0

Not sure how to show $p_{n+1} \leq 4p_1...p_n - 1$, where $p$ are primes of the form $4n + 3$.

Only way that leaps out to me right now is thinking about it intuitively, the right side being a larger number than the next prime but I'm not sure how to show that.

amWhy
  • 210,739
SS'
  • 1,224
  • Your question as currently written is very difficult to understand. Please fix your indices $n$ and $k$ -- which currently seem to be placed in random ways -- to create a meaningful question. – zipirovich Jan 19 '18 at 05:43
  • 1
    You have to adapt Euclid's proof of the infinitude of primes, using the extra consideration that every prime is congruent to $\pm 1$ mod 4. – fred goodman Jan 19 '18 at 05:43
  • 1
    ...and that every number of the form 4n+3 must have at least one prime divisor of the same form. – Ivan Neretin Jan 19 '18 at 05:44
  • Gotcha, makes sense adapting Euclid's argument. Thanks! – SS' Jan 19 '18 at 05:56
  • Do you mean every prime in the expression $p_{n+1} \leq 4p_1 p_2 ... p_n -1$ is of the form $4n+3$? Or you take all consecutive primes like Bonse's inequality? – rtybase Jan 19 '18 at 20:42
  • You know what, it's not very polite to ask a question and then abandon it. Your question statement was somewhat unclear. You have a specific question addressed to you asking for clarification. You have two different answers based on two different interpretations. And you are not paying any attention to any of this, presumably because you have already understood the matter, or no longer care. But you actually have a responsibility to curate your question. – fred goodman Jan 25 '18 at 21:13
  • My apologies, I'm not always on here and didn't get an email regarding the question. Saw the comment, understood what to do from there but didn't see that there were answers. – SS' Jan 26 '18 at 01:16

2 Answers2

2

Problem statement: I think the intended problem statement is the following.

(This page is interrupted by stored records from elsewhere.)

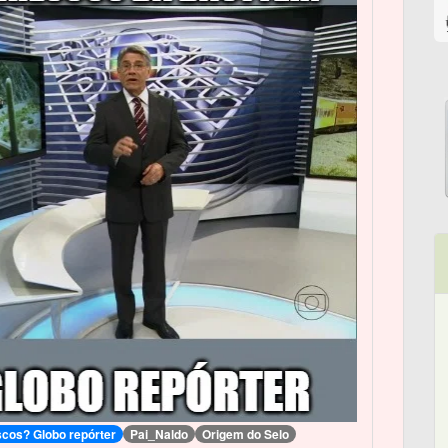
scos? Globo repórter
Pai_Naldo
Origem do Selo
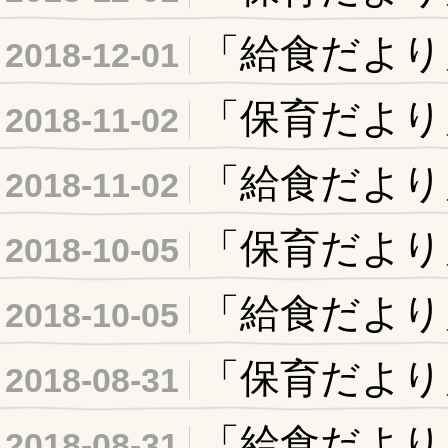
「給食だより
2018-12-01
「保育だより
2018-11-02
「給食だより
2018-11-02
「保育だより
2018-10-05
「給食だより
2018-10-05
「保育だより
2018-08-31
「給食だより
2018-08-31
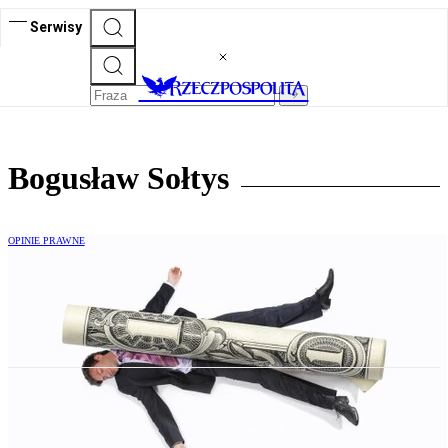
Serwisy
Bogusław Sołtys
OPINIE PRAWNE
Nowe prawo restrukturyzacyjne - kto
może z niego skorzystać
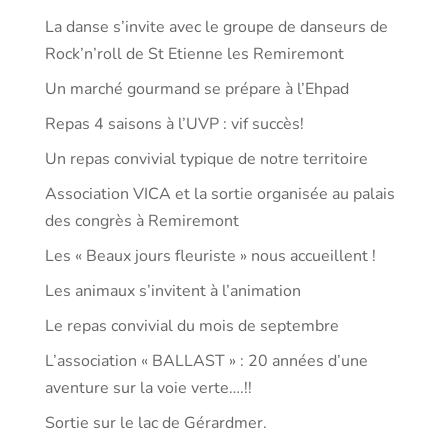
La danse s’invite avec le groupe de danseurs de
Rock’n’roll de St Etienne les Remiremont
Un marché gourmand se prépare à l’Ehpad
Repas 4 saisons à l’UVP : vif succès!
Un repas convivial typique de notre territoire
Association VICA et la sortie organisée au palais
des congrès à Remiremont
Les « Beaux jours fleuriste » nous accueillent !
Les animaux s’invitent à l’animation
Le repas convivial du mois de septembre
L’association « BALLAST » : 20 années d’une
aventure sur la voie verte….!!
Sortie sur le lac de Gérardmer.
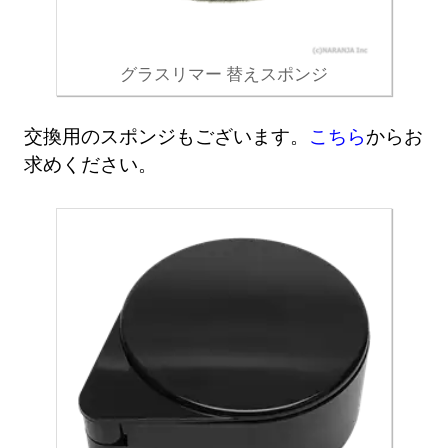
グラスリマー 替えスポンジ
交換用のスポンジもございます。
こちら
からお
求めください。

Let $p_k$ denote the $k$-th prime congruent to $-1$ mod $4$, i.e. the $k$-th prime of the form $4n + 3$ for some $n$. Show that for all $k \ge 1$, $$ p_{k+1} \le 4 p_1 p_2 \cdots p_k - 1. $$

Solution: the integer $n(k) = 4 p_1 p_2 \cdots p_k - 1$ is not divisible by $p_j$ for $1 \le j \le k$, and is congruent to $-1$ mod $4$. Now we have to use that every integer congruent to $-1$ mod $4$ must have at least one prime factor congruent to $-1$ mod $4$. Let $p$ be a prime factor of $n(k)$ that is congruent to $-1$ mod $4$. Then $p \le n(k)$ and $p$ is not equal to any of $p_1, \dots, p_k$. It follows that $p_{k+1} \le p \le n(k)$.

fred goodman
  • 4,443
0

We always have $$ p_{n+1}\le p_1p_2\cdots p_n+1\le 4p_1p_2\cdots p_n-1. $$

The second estimate is clear because of $3p_1p_2\cdots p_n\ge 2$. The first estimate is shown here:

$(n+1)th$ prime $p_{n+1}$ less than or equal to $p_1p_2\dots p_n+1$

So you do not need the assumption that the primes are of the form $4n+3$.